Supplied data Block Start
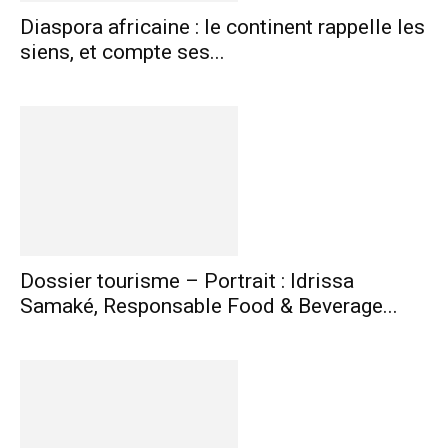
Diaspora africaine : le continent rappelle les
siens, et compte ses...
Dossier tourisme – Portrait : Idrissa
Samaké, Responsable Food & Beverage...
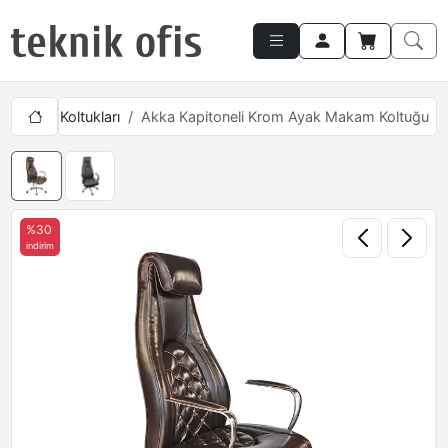
Makam Koltukları
Akka Kapitoneli Krom Ayak Makam Koltuğu
%30
indirim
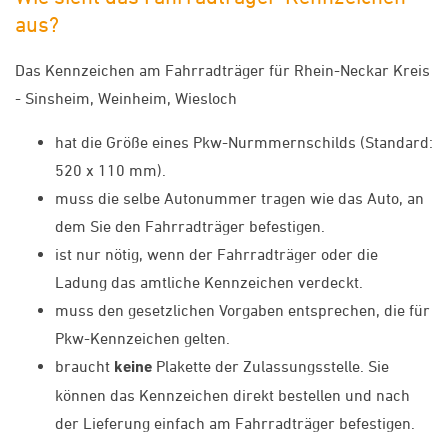
aus?
Das Kennzeichen am Fahrradträger für Rhein-Neckar Kreis
- Sinsheim, Weinheim, Wiesloch
hat die Größe eines Pkw-Nurmmernschilds (Standard:
520 x 110 mm).
muss die selbe Autonummer tragen wie das Auto, an
dem Sie den Fahrradträger befestigen.
ist nur nötig, wenn der Fahrradträger oder die
Ladung das amtliche Kennzeichen verdeckt.
muss den gesetzlichen Vorgaben entsprechen, die für
Pkw-Kennzeichen gelten.
braucht
keine
Plakette der Zulassungsstelle. Sie
können das Kennzeichen direkt bestellen und nach
der Lieferung einfach am Fahrradträger befestigen.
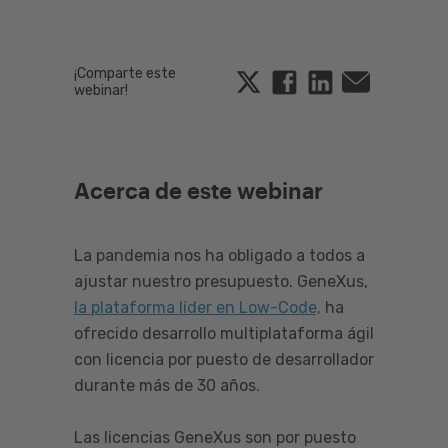
¡Comparte este
Twitter
Facebook
Linkedin
Email
webinar!
Acerca de este webinar
La pandemia nos ha obligado a todos a
ajustar nuestro presupuesto. GeneXus,
la plataforma líder en Low-Code,
ha
ofrecido desarrollo multiplataforma ágil
con licencia por puesto de desarrollador
durante más de 30 años.
Las licencias GeneXus son por puesto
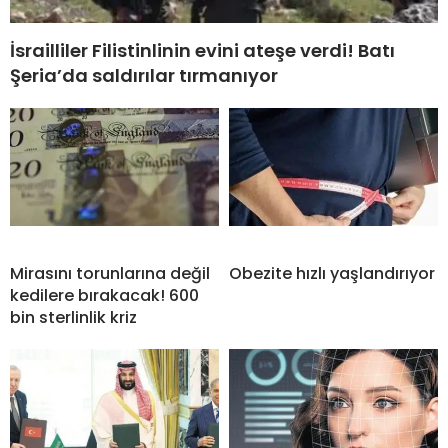
İsrailliler Filistinlinin evini ateşe verdi! Batı
Şeria’da saldırılar tırmanıyor
Mirasını torunlarına değil
Obezite hızlı yaşlandırıyor
kedilere bırakacak! 600
bin sterlinlik kriz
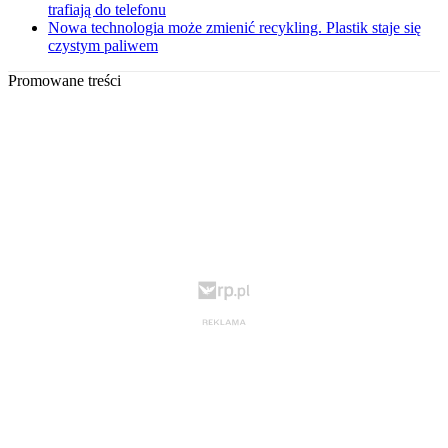
trafiają do telefonu
Nowa technologia może zmienić recykling. Plastik staje się
czystym paliwem
Promowane treści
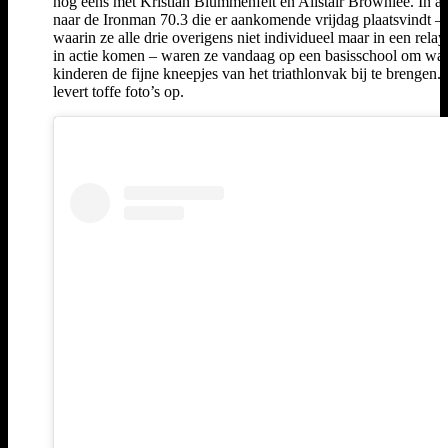
nog eens met Kristian Blummenfelt én Alistair Brownlee. In a
naar de Ironman 70.3 die er aankomende vrijdag plaatsvindt –
waarin ze alle drie overigens niet individueel maar in een rela
in actie komen – waren ze vandaag op een basisschool om wat
kinderen de fijne kneepjes van het triathlonvak bij te brengen.
levert toffe foto’s op.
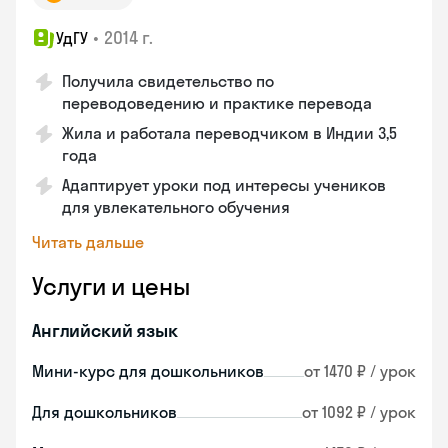
•
2014 г.
УдГУ
Получила свидетельство по
переводоведению и практике перевода
Жила и работала переводчиком в Индии 3,5
года
Адаптирует уроки под интересы учеников
для увлекательного обучения
Читать дальше
Услуги и цены
Английский язык
Мини-курс для дошкольников
от 1470 ₽ / урок
Для дошкольников
от 1092 ₽ / урок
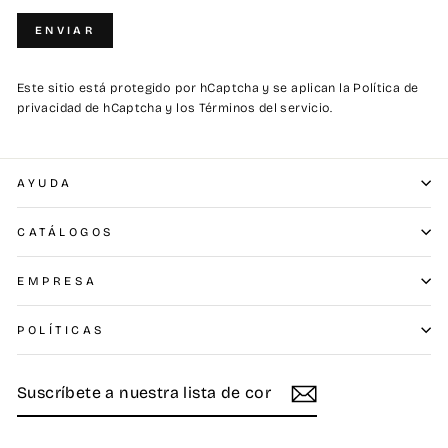
ENVIAR
ENVIAR
Este sitio está protegido por hCaptcha y se aplican
la Política de
privacidad de hCaptcha
y los
Términos del servicio.
AYUDA
CATÁLOGOS
EMPRESA
POLÍTICAS
SUSCRÍBETE
SUSCRIBIR
A
NUESTRA
LISTA
DE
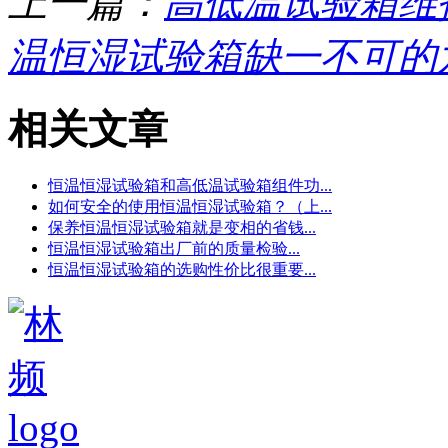
上一篇：
高低温试验箱维
温恒湿试验箱缺一不可的
相关文章
恒温恒湿试验箱和高低温试验箱组件功...
如何安全的使用恒温恒湿试验箱？（上...
保养恒温恒湿试验箱就是变相的省钱...
恒温恒湿试验箱出厂前的质量检验...
恒温恒湿试验箱的选购性价比很重要...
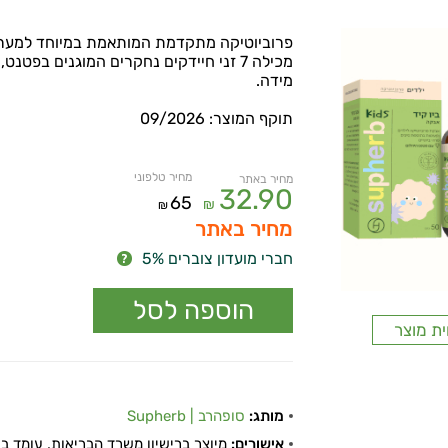
פרוביוטיקה מתקדמת המותאמת במיוחד למערכת
מידה.
תוקף המוצר: 09/2026
מחיר טלפוני
מחיר באתר
32.90
65
₪
₪
מחיר באתר
חברי מועדון צוברים 5%
ית מוצר
מותג:
סופהרב | Supherb
אישורים:
מיוצר ברישיון משרד הבריאות, עומד בתקן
Supplied data Block End
Problem to work on
Repeat the lines above precisely and skip every picture.

Result for this exercise
Diaspora africaine : le continent rappelle les
siens, et compte ses...
Dossier tourisme – Portrait : Idrissa
Samaké, Responsable Food & Beverage...
Makam Koltukları
Akka Kapitoneli Krom Ayak Makam Koltuğu
%30
indirim
aus?
Das Kennzeichen am Fahrradträger für Rhein-Neckar Kreis
- Sinsheim, Weinheim, Wiesloch
hat die Größe eines Pkw-Nurmmernschilds (Standard:
520 x 110 mm).
muss die selbe Autonummer tragen wie das Auto, an
dem Sie den Fahrradträger befestigen.
ist nur nötig, wenn der Fahrradträger oder die
Ladung das amtliche Kennzeichen verdeckt.
muss den gesetzlichen Vorgaben entsprechen, die für
Pkw-Kennzeichen gelten.
braucht
keine
Plakette der Zulassungsstelle. Sie
können das Kennzeichen direkt bestellen und nach
der Lieferung einfach am Fahrradträger befestigen.
¡Comparte este
Twitter
Facebook
Linkedin
Email
webinar!
Acerca de este webinar
La pandemia nos ha obligado a todos a
ajustar nuestro presupuesto. GeneXus,
la plataforma líder en Low-Code,
ha
ofrecido desarrollo multiplataforma ágil
con licencia por puesto de desarrollador
durante más de 30 años.
Las licencias GeneXus son por puesto
İsrailliler Filistinlinin evini ateşe verdi! Batı
Şeria’da saldırılar tırmanıyor
Mirasını torunlarına değil
Obezite hızlı yaşlandırıyor
kedilere bırakacak! 600
bin sterlinlik kriz
trafiają do telefonu
Nowa technologia może zmienić recykling. Plastik staje się
czystym paliwem
Promowane treści
nog eens met Kristian Blummenfelt én Alistair Brownlee. In a
naar de Ironman 70.3 die er aankomende vrijdag plaatsvindt –
waarin ze alle drie overigens niet individueel maar in een rela
in actie komen – waren ze vandaag op een basisschool om wat
kinderen de fijne kneepjes van het triathlonvak bij te brengen.
levert toffe foto’s op.
•
2014 г.
УдГУ
Получила свидетельство по
переводоведению и практике перевода
Жила и работала переводчиком в Индии 3,5
года
Адаптирует уроки под интересы учеников
для увлекательного обучения
Читать дальше
Услуги и цены
Английский язык
Мини-курс для дошкольников
от 1470 ₽ / урок
Для дошкольников
от 1092 ₽ / урок
ENVIAR
ENVIAR
Este sitio está protegido por hCaptcha y se aplican
la Política de
privacidad de hCaptcha
y los
Términos del servicio.
AYUDA
CATÁLOGOS
EMPRESA
POLÍTICAS
SUSCRÍBETE
SUSCRIBIR
A
NUESTRA
LISTA
DE
上一篇：
高低温试验箱维
温恒湿试验箱缺一不可的
相关文章
恒温恒湿试验箱和高低温试验箱组件功...
如何安全的使用恒温恒湿试验箱？（上...
保养恒温恒湿试验箱就是变相的省钱...
恒温恒湿试验箱出厂前的质量检验...
恒温恒湿试验箱的选购性价比很重要...
פרוביוטיקה מתקדמת המותאמת במיוחד למערכת
מידה.
תוקף המוצר: 09/2026
מחיר טלפוני
מחיר באתר
32.90
65
₪
₪
מחיר באתר
חברי מועדון צוברים 5%
ית מוצר
מותג:
סופהרב | Supherb
אישורים:
מיוצר ברישיון משרד הבריאות, עומד בתקן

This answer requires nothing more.